On 22.02.23 21:38, Andres Freund wrote:
On 2023-02-20 16:08:00 +0100, Peter Eisentraut wrote:
On 11.02.23 20:24, Andres Freund wrote:
I think we should just do it and not care about what breaks.  There has
never been any guarantee about these.

FWIW, "most" other SQL implementations appear to generate column names like

SELECT SUM(reads), SUM(writes) FROM pg_stat_io;
column names: "SUM(reads)", "SUM(writes)"
Hm, personally I don't like leaving in parens in the names, that makes it
unnecessarily hard to reference the columns.  sum_reads imo is more usable
than than "SUM(reads)".

If you want something without special characters, the example you gave is manageable, but what are you going to do with

SELECT a, b, a * b, a / b FROM ...

or

SELECT a, b, SUM(a * b) FROM ...

and so on.  What would be the actual rule to produce the output you want?

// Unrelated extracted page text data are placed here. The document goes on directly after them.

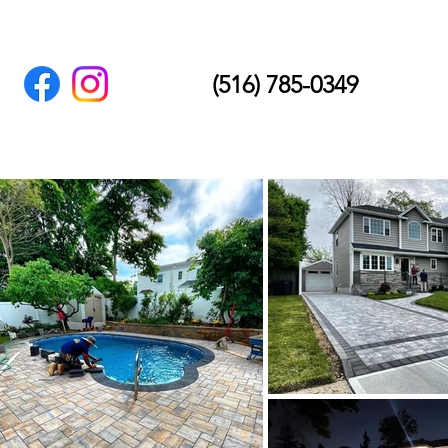
(516) 785-0349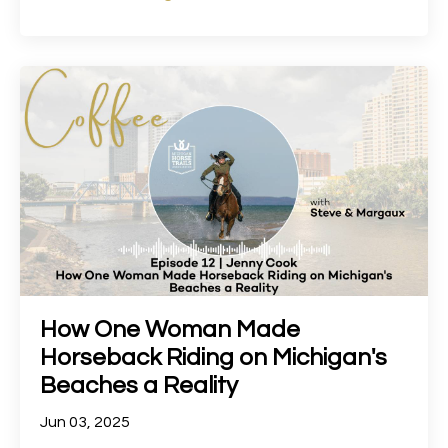
How One Woman Made
Horseback Riding on Michigan's
Beaches a Reality
Jun 03, 2025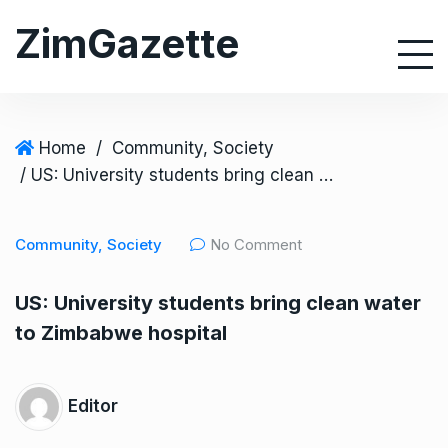
S
ZimGazette
k
i
p
t
o
Home
/
Community, Society
c
/ US: University students bring clean water to Zimbabwe hospital
o
n
Community, Society
No Comment
t
e
US: University students bring clean water
n
to Zimbabwe hospital
t
Editor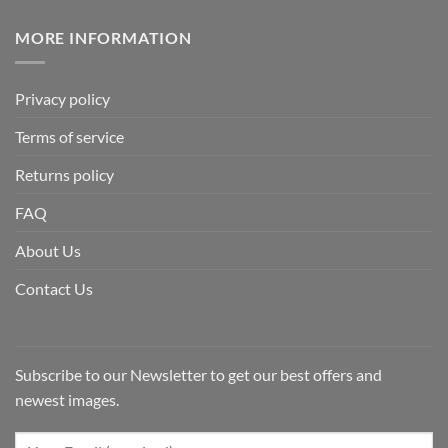
MORE INFORMATION
Privacy policy
Terms of service
Returns policy
FAQ
About Us
Contact Us
Subscribe to our Newsletter to get our best offers and
newest images.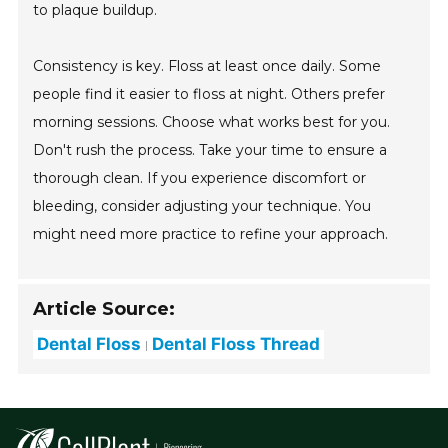
to plaque buildup.
Consistency is key. Floss at least once daily. Some
people find it easier to floss at night. Others prefer
morning sessions. Choose what works best for you.
Don't rush the process. Take your time to ensure a
thorough clean. If you experience discomfort or
bleeding, consider adjusting your technique. You
might need more practice to refine your approach.
Article Source:
Dental Floss
Dental Floss Thread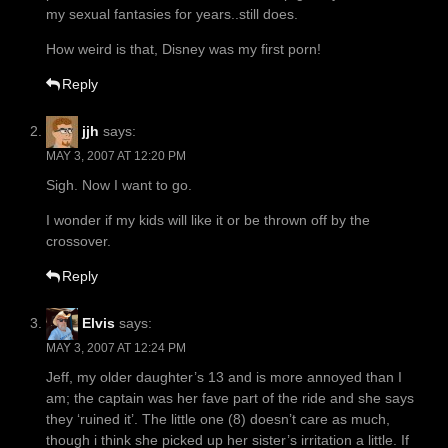
my sexual fantasies for years..still does.
How weird is that, Disney was my first porn!
Reply
jjh
says:
MAY 3, 2007 AT 12:20 PM
Sigh. Now I want to go.
I wonder if my kids will like it or be thrown off by the
crossover.
Reply
Elvis
says:
MAY 3, 2007 AT 12:24 PM
Jeff, my older daughter’s 13 and is more annoyed than I
am; the captain was her fave part of the ride and she says
they ‘ruined it’. The little one (8) doesn’t care as much,
though i think she picked up her sister’s irritation a little. If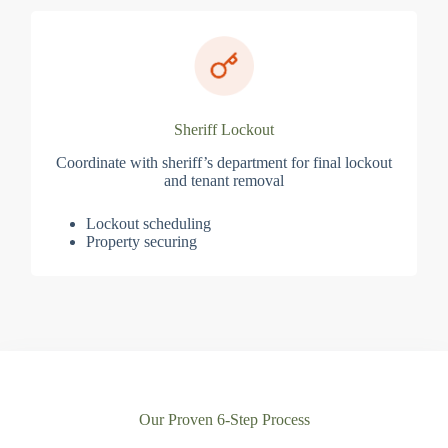
Sheriff Lockout
Coordinate with sheriff’s department for final lockout
and tenant removal
Lockout scheduling
Property securing
Our Proven 6-Step Process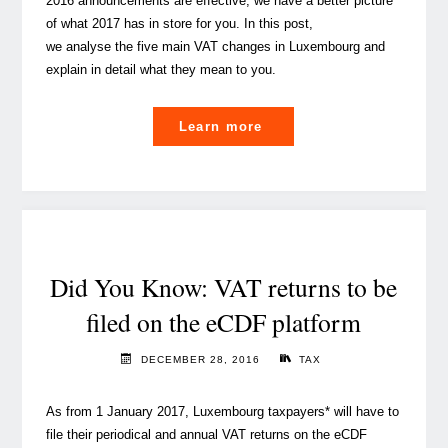
2016 announcements are effective, we have a better picture
of what 2017 has in store for you. In this post,
we analyse the five main VAT changes in Luxembourg and
explain in detail what they mean to you.
"Luxembourg
Learn more
VAT:
5
changes
coming
in
2017"
Did You Know: VAT returns to be
filed on the eCDF platform
DECEMBER 28, 2016
TAX
As from 1 January 2017, Luxembourg taxpayers* will have to
file their periodical and annual VAT returns on the eCDF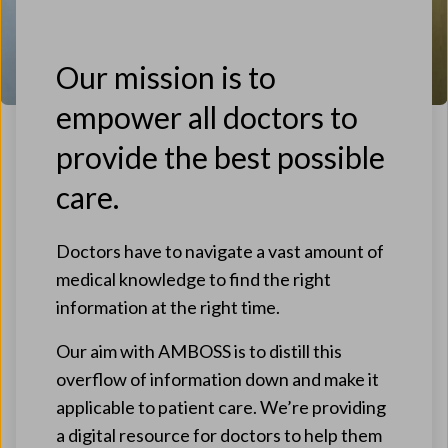
Our mission is to
empower all doctors to
provide the best possible
care.
Doctors have to navigate a vast amount of
medical knowledge to find the right
information at the right time.
Our aim with AMBOSS is to distill this
overflow of information down and make it
applicable to patient care. We’re providing
a digital resource for doctors to help them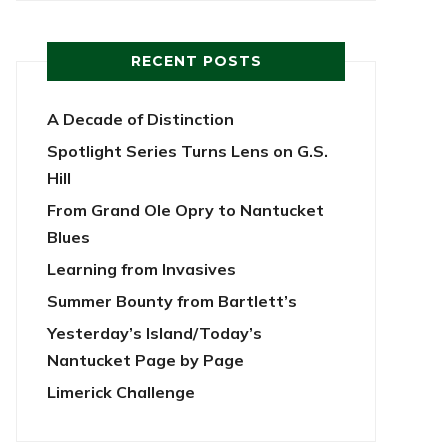
RECENT POSTS
A Decade of Distinction
Spotlight Series Turns Lens on G.S.
Hill
From Grand Ole Opry to Nantucket
Blues
Learning from Invasives
Summer Bounty from Bartlett’s
Yesterday’s Island/Today’s
Nantucket Page by Page
Limerick Challenge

I think a question here is what "usable" means in this context.

If you want a name that you can refer to (in a client API, for example), you should give it a name explicitly.

I think the uses for the automatic names are that they look pretty and meaningful in visual output (psql, pgadmin, etc.). In that context, I think it is ok to use special characters without limitation, since you are just going to look at the thing, not type it back in.